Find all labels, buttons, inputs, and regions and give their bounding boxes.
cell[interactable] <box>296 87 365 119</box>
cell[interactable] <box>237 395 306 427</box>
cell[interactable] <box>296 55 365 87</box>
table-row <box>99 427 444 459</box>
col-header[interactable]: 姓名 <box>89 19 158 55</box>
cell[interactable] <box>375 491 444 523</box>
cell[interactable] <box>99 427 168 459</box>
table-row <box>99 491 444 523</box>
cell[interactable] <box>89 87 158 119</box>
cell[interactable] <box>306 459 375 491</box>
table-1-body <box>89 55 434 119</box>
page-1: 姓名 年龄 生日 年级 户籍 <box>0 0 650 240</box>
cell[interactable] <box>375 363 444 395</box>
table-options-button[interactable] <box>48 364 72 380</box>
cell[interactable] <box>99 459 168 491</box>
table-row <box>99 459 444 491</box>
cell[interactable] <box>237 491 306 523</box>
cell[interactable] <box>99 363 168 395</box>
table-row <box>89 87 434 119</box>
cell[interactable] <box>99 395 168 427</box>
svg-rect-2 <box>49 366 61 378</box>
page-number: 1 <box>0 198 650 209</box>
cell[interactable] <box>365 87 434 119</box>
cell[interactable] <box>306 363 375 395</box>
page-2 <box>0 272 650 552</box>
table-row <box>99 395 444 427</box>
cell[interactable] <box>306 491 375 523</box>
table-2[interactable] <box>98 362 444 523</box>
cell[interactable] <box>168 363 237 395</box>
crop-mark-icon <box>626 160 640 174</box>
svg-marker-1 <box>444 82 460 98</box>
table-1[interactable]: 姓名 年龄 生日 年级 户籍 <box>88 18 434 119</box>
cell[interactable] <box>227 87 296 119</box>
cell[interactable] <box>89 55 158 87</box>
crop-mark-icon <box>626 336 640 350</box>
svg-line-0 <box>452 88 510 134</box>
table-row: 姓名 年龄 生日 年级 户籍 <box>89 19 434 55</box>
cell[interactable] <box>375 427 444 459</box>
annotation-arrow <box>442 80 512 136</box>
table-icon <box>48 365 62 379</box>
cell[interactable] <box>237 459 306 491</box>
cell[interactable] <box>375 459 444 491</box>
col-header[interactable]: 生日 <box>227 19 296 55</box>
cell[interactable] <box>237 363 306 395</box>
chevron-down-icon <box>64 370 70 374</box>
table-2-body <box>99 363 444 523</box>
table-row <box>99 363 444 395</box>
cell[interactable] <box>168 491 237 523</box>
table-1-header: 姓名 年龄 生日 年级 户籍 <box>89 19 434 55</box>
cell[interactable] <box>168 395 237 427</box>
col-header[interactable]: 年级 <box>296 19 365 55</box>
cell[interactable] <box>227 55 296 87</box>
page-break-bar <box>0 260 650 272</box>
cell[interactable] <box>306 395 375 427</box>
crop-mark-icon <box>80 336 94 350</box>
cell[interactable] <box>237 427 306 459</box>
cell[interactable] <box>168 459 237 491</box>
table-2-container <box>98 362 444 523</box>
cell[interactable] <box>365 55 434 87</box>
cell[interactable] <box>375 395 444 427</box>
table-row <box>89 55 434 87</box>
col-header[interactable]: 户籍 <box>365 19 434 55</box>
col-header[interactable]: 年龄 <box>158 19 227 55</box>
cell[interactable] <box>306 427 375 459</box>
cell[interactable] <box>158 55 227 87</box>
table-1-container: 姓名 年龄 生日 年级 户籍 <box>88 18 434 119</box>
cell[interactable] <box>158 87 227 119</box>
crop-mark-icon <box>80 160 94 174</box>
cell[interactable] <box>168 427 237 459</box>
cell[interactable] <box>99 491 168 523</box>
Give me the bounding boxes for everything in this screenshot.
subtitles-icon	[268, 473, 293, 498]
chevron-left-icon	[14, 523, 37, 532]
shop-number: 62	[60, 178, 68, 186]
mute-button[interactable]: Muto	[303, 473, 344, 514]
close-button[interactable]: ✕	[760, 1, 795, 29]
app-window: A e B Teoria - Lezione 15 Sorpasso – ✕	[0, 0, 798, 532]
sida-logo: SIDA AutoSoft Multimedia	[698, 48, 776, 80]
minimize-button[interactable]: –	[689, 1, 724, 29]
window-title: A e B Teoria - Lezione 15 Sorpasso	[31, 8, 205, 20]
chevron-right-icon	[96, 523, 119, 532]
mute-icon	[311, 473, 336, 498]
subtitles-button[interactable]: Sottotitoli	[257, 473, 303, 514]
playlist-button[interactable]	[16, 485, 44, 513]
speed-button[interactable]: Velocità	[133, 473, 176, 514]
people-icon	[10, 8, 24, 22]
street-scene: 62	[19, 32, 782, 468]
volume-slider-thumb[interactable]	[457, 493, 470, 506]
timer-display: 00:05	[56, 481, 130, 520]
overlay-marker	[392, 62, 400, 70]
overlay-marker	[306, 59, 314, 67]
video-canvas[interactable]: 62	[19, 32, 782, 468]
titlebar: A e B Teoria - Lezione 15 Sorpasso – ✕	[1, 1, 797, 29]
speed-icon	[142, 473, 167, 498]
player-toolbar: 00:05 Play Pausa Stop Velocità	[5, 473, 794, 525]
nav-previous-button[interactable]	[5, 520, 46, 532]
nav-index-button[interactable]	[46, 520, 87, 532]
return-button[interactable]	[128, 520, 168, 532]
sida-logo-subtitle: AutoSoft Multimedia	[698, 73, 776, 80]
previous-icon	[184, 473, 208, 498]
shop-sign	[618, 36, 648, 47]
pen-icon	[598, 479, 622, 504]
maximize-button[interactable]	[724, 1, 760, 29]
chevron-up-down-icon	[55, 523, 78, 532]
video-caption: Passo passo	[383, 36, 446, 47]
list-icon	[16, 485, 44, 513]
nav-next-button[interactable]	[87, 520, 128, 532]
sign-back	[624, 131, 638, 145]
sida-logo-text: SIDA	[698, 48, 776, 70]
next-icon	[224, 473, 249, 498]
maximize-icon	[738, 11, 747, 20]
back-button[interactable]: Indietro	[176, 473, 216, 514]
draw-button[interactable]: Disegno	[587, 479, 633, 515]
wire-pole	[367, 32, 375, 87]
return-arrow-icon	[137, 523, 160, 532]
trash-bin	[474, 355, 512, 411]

---

Write out every line of the preceding listing that contains "body".

table-1-body <box>89 55 434 119</box>
table-2-body <box>99 363 444 523</box>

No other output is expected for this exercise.